Choosing a suitable averaging interval is especially challenging for dynamic loads like acceleration in an automotive drive. Generally, there are multiple factors influencing the voltage and current signals on the AC side: switching frequency of the inverter, rotational speed of the motor, nonlinearities of the control algorithm and dynamics of the load. As a result of the multiple influencing factors, it is possible that the overall resulting period of the AC voltage and current signals can be unexpectedly long and multiple times larger than the mechanic cycle time of the motor. In this case, the correct averaging interval has to be larger as hundred times the rotor period. Measuring power with dynamic loads however is not the scope of the current article; this article addresses static load points only. If the motor load is static, then the integration interval issue can be solved by choosing the integration interval suitable large.

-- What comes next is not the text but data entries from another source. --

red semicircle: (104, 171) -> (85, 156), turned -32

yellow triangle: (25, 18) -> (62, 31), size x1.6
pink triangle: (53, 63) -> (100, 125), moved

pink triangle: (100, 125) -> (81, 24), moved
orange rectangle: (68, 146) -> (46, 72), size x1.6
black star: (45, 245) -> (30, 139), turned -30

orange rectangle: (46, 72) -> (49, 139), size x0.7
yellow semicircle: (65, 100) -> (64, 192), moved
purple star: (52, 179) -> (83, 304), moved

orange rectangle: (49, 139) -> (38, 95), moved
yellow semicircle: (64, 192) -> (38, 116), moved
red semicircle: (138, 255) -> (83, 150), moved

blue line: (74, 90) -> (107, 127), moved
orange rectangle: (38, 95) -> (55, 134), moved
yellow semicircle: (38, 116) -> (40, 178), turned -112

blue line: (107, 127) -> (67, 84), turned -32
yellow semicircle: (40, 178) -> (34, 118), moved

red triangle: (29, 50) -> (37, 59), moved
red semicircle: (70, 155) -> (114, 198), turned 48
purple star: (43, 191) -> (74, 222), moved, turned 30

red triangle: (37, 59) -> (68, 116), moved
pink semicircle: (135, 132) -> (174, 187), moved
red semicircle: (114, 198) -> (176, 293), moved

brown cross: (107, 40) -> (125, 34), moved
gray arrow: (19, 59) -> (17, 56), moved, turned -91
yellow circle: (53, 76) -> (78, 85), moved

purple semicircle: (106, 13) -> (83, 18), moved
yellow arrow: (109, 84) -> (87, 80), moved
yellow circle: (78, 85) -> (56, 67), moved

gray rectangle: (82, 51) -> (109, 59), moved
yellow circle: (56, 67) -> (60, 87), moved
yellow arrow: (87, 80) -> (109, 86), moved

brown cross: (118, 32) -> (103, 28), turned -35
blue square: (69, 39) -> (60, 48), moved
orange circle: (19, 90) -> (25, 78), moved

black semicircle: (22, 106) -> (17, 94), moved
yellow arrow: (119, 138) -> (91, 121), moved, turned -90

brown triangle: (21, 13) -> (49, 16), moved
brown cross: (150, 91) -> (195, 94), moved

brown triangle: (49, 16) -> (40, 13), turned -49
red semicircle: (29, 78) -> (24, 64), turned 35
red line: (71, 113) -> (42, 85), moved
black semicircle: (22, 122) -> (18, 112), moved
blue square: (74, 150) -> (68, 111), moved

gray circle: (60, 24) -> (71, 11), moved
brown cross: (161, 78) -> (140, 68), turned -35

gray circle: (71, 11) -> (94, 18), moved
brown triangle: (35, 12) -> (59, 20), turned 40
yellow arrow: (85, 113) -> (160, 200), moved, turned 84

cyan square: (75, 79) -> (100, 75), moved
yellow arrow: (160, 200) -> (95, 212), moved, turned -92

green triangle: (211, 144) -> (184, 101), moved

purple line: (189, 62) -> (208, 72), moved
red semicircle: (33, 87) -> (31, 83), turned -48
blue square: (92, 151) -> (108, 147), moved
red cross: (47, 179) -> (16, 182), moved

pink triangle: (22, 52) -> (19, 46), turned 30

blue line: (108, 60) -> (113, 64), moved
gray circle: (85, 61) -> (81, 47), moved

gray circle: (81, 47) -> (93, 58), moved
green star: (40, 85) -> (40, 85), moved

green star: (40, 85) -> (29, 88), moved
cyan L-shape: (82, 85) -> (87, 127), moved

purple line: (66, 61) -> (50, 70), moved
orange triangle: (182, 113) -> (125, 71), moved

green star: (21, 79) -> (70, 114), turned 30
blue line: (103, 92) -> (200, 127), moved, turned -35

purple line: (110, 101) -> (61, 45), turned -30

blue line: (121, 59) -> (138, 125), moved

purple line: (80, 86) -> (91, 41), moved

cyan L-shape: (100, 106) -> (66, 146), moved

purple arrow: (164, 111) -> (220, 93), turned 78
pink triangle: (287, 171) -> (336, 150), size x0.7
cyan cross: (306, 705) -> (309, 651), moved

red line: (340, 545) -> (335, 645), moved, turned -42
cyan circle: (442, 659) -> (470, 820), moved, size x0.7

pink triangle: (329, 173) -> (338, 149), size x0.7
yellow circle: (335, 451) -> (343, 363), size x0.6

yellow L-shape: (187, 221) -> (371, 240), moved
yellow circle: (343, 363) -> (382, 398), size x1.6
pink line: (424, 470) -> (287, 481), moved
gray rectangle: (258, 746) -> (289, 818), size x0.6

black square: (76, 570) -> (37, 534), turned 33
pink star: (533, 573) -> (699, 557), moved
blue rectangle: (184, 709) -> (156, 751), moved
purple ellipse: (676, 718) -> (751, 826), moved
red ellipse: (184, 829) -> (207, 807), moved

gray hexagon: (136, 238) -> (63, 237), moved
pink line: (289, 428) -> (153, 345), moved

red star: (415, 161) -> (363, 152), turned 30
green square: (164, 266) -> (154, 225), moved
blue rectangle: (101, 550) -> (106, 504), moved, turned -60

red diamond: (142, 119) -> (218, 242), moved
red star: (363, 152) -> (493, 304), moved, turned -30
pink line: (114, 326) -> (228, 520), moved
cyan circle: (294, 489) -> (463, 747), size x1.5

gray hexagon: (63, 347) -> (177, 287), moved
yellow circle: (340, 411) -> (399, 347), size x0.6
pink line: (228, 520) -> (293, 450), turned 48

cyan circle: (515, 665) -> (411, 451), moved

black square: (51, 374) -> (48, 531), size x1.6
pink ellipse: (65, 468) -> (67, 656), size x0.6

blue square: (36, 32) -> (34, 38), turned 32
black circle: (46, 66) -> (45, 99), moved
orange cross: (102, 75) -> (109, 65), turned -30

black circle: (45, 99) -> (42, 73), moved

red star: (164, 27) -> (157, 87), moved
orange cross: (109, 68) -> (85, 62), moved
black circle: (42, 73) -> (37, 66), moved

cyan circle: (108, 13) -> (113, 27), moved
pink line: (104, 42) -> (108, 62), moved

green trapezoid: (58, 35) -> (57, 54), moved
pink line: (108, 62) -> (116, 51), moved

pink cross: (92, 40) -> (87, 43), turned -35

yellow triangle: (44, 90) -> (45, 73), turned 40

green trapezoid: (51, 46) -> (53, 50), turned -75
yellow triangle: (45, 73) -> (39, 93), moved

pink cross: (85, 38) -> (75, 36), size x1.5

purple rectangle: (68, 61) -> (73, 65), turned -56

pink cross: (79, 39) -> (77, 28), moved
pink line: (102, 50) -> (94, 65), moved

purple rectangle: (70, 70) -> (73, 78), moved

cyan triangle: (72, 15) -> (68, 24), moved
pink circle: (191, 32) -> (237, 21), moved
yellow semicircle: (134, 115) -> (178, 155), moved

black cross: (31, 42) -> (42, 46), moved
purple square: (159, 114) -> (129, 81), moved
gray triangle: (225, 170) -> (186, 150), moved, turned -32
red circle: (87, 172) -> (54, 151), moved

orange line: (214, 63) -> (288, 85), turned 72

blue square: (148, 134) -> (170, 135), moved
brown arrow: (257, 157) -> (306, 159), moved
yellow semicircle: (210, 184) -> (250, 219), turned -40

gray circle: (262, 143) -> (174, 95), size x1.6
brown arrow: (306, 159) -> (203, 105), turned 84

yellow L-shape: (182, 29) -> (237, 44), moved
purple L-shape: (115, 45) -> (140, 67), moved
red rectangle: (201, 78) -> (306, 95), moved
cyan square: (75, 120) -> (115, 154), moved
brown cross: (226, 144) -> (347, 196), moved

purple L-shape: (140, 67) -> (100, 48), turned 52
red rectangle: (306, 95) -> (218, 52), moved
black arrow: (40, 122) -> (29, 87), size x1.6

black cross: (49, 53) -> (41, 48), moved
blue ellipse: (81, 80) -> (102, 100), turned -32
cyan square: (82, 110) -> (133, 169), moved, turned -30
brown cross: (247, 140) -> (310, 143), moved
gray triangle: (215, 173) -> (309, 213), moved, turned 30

The second measurement issue is the non-sinusoidal shape of voltage and current on the AC side of the inverter. These signals are directly affected by the switching operation of the inverter and therefore have a wide bandwidth. Figure 2 illustrates exemplary voltage and current signals of the utilized drive. The AC voltage signal \(U_{1}\) in Fig. 2 results from the switching operation of the inverter and is approximately rectangularly shaped while the AC current \(I_{1}\) is roughly piecewise linear. Both, AC voltage and current, include strong overshoots extending the signal bandwidth as can be seen in the zoom of Fig. 2b. These overshoots result from the switching of the inverter, which excites resonant circuits composed by the setup of motor, inverter and cabling [1, 6] and represented by the stray capacities \(C_{S1}\), \(C_{S2}\), \(C_{S3}\) and the motor and cable inductances. The resonant frequency can range from some 100 kHz up to some 10 MHz depending on the setup. A power analyzer should accurately capture this high frequency signal components for correctly determining the active power.

Fig. 2.
figure 2

Measured voltage and current signals on the AC and DC side of the inverter with a sampling frequency of 125 MHz. The AC voltage and current contain overshoots resulting from the switching operation of the inverter. All measurement probes are equipped with common mode chokes, reducing noise created by inverter switching. The offset of the AC voltage \(U_{1}\) of −30 V results from the capacitive voltage divider with the capacitor \(C_{B}\) and the sum of all stray capacities \(C_{S}\)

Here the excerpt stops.